* AIM OF THE EXERCISE:
Copy exactly the line containing "ın kimden isteneceğini gösterdiği gibi bizi" and all lines after it, through the last line of the material below; omit everything before it.
━━ INFORMATION GIVEN ━━
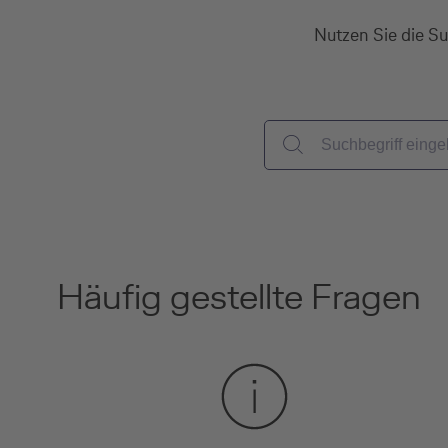
Nutzen Sie die Su
Häufig gestellte Fragen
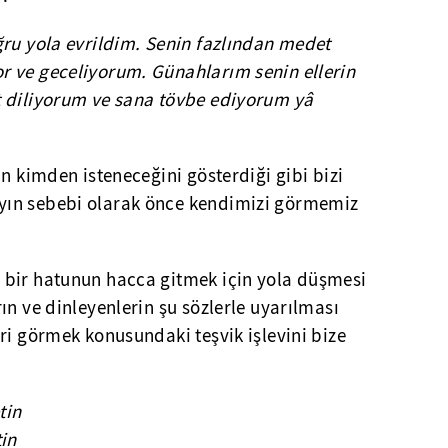
ğru yola evrildim. Senin fazlından medet
 ve geceliyorum. Günahlarım senin ellerin
 diliyorum ve sana tövbe ediyorum yâ
ın kimden isteneceğini gösterdiği gibi bizi
ın sebebi olarak önce kendimizi görmemiz
 bir hatunun hacca gitmek için yola düşmesi
ın ve dinleyenlerin şu sözlerle uyarılması
ri görmek konusundaki teşvik işlevini bize
tin
in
━━━
* ANSWER AREA:
ın kimden isteneceğini gösterdiği gibi bizi
ın sebebi olarak önce kendimizi görmemiz
 bir hatunun hacca gitmek için yola düşmesi
ın ve dinleyenlerin şu sözlerle uyarılması
ri görmek konusundaki teşvik işlevini bize
tin
in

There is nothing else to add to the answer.